Friday, June 08, 2018

Benchmark Read Backup Feature of NDB in the Oracle Cloud


The previous blog demonstrated the improvements from using the Read Backup
feature in NDB in a tightly connected on premise installation. Now we will
show how the performance is impacted when running on the Oracle cloud.

In both benchmarks we show here the MySQL Server and the NDB data node
are colocated and we have one node group where the combined data nodes
and MySQL Servers are placed in their own availability domain. We use all
3 availability domains and thus we have 3 synchronous replicas of the
data in the database. This means that all communication between data nodes
and all communication not using the local data node from the MySQL server
will also communicate  to another availability domain.

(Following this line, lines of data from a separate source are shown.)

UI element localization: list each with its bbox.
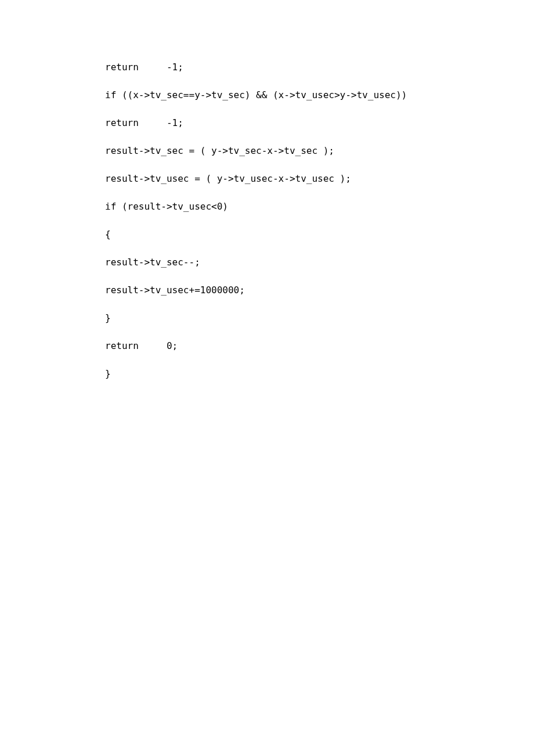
code-line: return -1; (105, 118, 499, 128)
document-page: return -1; if ((x->tv_sec==y->tv_sec) &&… (0, 0, 534, 379)
code-line: result->tv_usec = ( y->tv_usec-x->tv_use… (105, 174, 499, 183)
code-line: result->tv_sec = ( y->tv_sec-x->tv_sec )… (105, 146, 499, 156)
code-line: result->tv_sec--; (105, 258, 499, 267)
code-line: return -1; (105, 63, 499, 72)
code-line: } (105, 314, 499, 323)
code-line: { (105, 230, 499, 239)
code-line: if (result->tv_usec<0) (105, 202, 499, 211)
code-line: } (105, 369, 499, 379)
code-line: if ((x->tv_sec==y->tv_sec) && (x->tv_use… (105, 91, 499, 100)
code-line: return 0; (105, 341, 499, 351)
code-line: result->tv_usec+=1000000; (105, 286, 499, 295)
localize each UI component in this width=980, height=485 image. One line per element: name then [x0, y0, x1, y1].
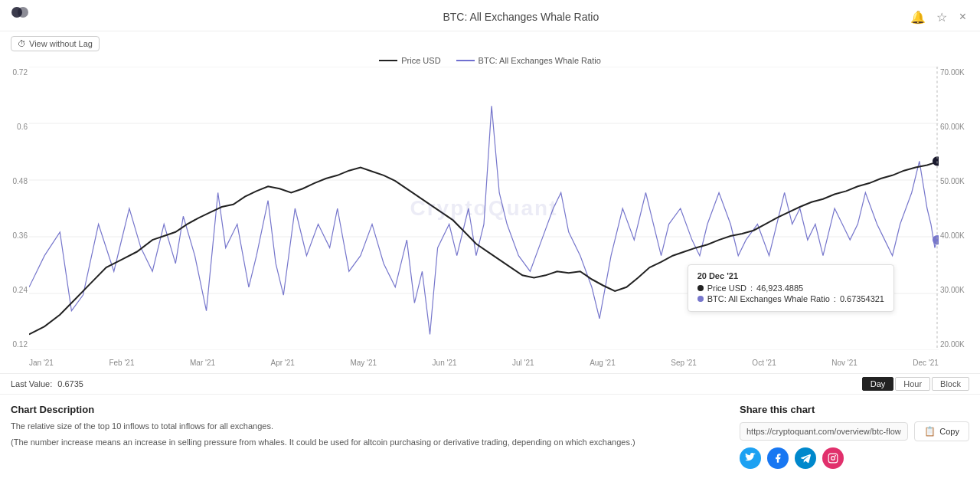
svg-point-1: [18, 7, 28, 18]
chart-area: 0.72 0.6 0.48 0.36 0.24 0.12 70.00K 60.0…: [0, 67, 980, 373]
copy-button[interactable]: 📋 Copy: [914, 421, 969, 441]
chart-description: Chart Description The relative size of t…: [11, 404, 717, 469]
legend-label-whale: BTC: All Exchanges Whale Ratio: [479, 56, 601, 65]
left-axis-label-6: 0.12: [0, 340, 28, 349]
clock-icon: ⏱: [18, 39, 26, 48]
last-value-label: Last Value:: [11, 379, 52, 388]
logo: [11, 6, 29, 28]
header-right: 🔔 ☆ ×: [909, 8, 969, 26]
description-text-1: The relative size of the top 10 inflows …: [11, 420, 717, 433]
svg-point-13: [835, 455, 836, 457]
x-label-nov: Nov '21: [831, 359, 858, 367]
bottom-section: Chart Description The relative size of t…: [0, 394, 980, 478]
right-axis-label-2: 60.00K: [940, 123, 978, 131]
svg-point-8: [933, 157, 939, 165]
header-title: BTC: All Exchanges Whale Ratio: [133, 11, 909, 23]
star-icon[interactable]: ☆: [935, 8, 949, 26]
x-label-feb: Feb '21: [109, 359, 134, 367]
x-label-sep: Sep '21: [671, 359, 697, 367]
header: BTC: All Exchanges Whale Ratio 🔔 ☆ ×: [0, 0, 980, 31]
notification-icon[interactable]: 🔔: [909, 8, 927, 26]
bottom-bar: Last Value: 0.6735 Day Hour Block: [0, 373, 980, 394]
right-axis-label-3: 50.00K: [940, 177, 978, 185]
left-axis-label-1: 0.72: [0, 68, 28, 77]
header-left: [11, 6, 133, 28]
x-label-may: May '21: [350, 359, 377, 367]
legend-line-price: [379, 60, 397, 61]
share-section: Share this chart 📋 Copy: [740, 404, 969, 469]
share-title: Share this chart: [740, 404, 969, 415]
left-axis-label-2: 0.6: [0, 123, 28, 131]
legend-item-price: Price USD: [379, 56, 440, 65]
last-value-section: Last Value: 0.6735: [11, 379, 83, 388]
x-label-mar: Mar '21: [190, 359, 215, 367]
time-btn-block[interactable]: Block: [932, 377, 969, 391]
x-label-jul: Jul '21: [512, 359, 534, 367]
svg-point-12: [831, 457, 835, 460]
x-label-aug: Aug '21: [590, 359, 616, 367]
telegram-icon[interactable]: [795, 447, 816, 469]
description-text-2: (The number increase means an increase i…: [11, 436, 717, 449]
legend-item-whale: BTC: All Exchanges Whale Ratio: [456, 56, 601, 65]
copy-label: Copy: [939, 427, 959, 436]
close-button[interactable]: ×: [956, 8, 969, 25]
right-axis-label-5: 30.00K: [940, 286, 978, 294]
right-axis-label-6: 20.00K: [940, 340, 978, 349]
right-axis: 70.00K 60.00K 50.00K 40.00K 30.00K 20.00…: [940, 67, 978, 350]
left-axis-label-5: 0.24: [0, 286, 28, 294]
time-btn-hour[interactable]: Hour: [895, 377, 930, 391]
time-buttons: Day Hour Block: [862, 377, 969, 391]
svg-point-9: [933, 236, 939, 244]
x-label-jun: Jun '21: [433, 359, 457, 367]
left-axis-label-3: 0.48: [0, 177, 28, 185]
copy-icon: 📋: [924, 426, 936, 437]
chart-legend: Price USD BTC: All Exchanges Whale Ratio: [0, 53, 980, 67]
svg-rect-11: [828, 454, 838, 463]
x-label-apr: Apr '21: [271, 359, 295, 367]
legend-line-whale: [456, 60, 475, 61]
twitter-icon[interactable]: [740, 447, 761, 469]
time-btn-day[interactable]: Day: [862, 377, 894, 391]
last-value: 0.6735: [57, 379, 83, 388]
share-url-row: 📋 Copy: [740, 421, 969, 441]
legend-label-price: Price USD: [401, 56, 440, 65]
x-label-dec: Dec '21: [913, 359, 939, 367]
chart-plot: CryptoQuant 20 Dec '21 Price USD : 46,92…: [29, 67, 939, 350]
instagram-icon[interactable]: [822, 447, 844, 469]
right-axis-label-4: 40.00K: [940, 231, 978, 240]
x-axis: Jan '21 Feb '21 Mar '21 Apr '21 May '21 …: [29, 352, 939, 373]
x-label-jan: Jan '21: [29, 359, 54, 367]
social-icons: [740, 447, 969, 469]
share-url-input[interactable]: [740, 422, 908, 441]
left-axis: 0.72 0.6 0.48 0.36 0.24 0.12: [0, 67, 28, 350]
facebook-icon[interactable]: [767, 447, 789, 469]
toolbar: ⏱ View without Lag: [0, 31, 980, 53]
description-title: Chart Description: [11, 404, 717, 415]
right-axis-label-1: 70.00K: [940, 68, 978, 77]
left-axis-label-4: 0.36: [0, 231, 28, 240]
view-without-lag-button[interactable]: ⏱ View without Lag: [11, 36, 100, 51]
x-label-oct: Oct '21: [752, 359, 776, 367]
view-without-lag-label: View without Lag: [29, 39, 93, 48]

The below figure shows the mapping of processes to cloud machines. In this
experiment we used the DenseIO2 Bare Metal Server as machines for the
combined data node, MySQL server and place to run the Sysbench application.
This machine has 52 CPU cores, it has a set of NVMe drives that provide a
very fast local storage for the NDB data nodes, this ensures very speedy
recovery and in addition provides an excellent hardware to place some columns
in the disk data parts of NDB. The machine has 768 GByte of memory and
51.2 TByte of NVMe drives. Thus providing  a highly available in-memory
storage of around 500 GByte and a few TBytes of disk data columns.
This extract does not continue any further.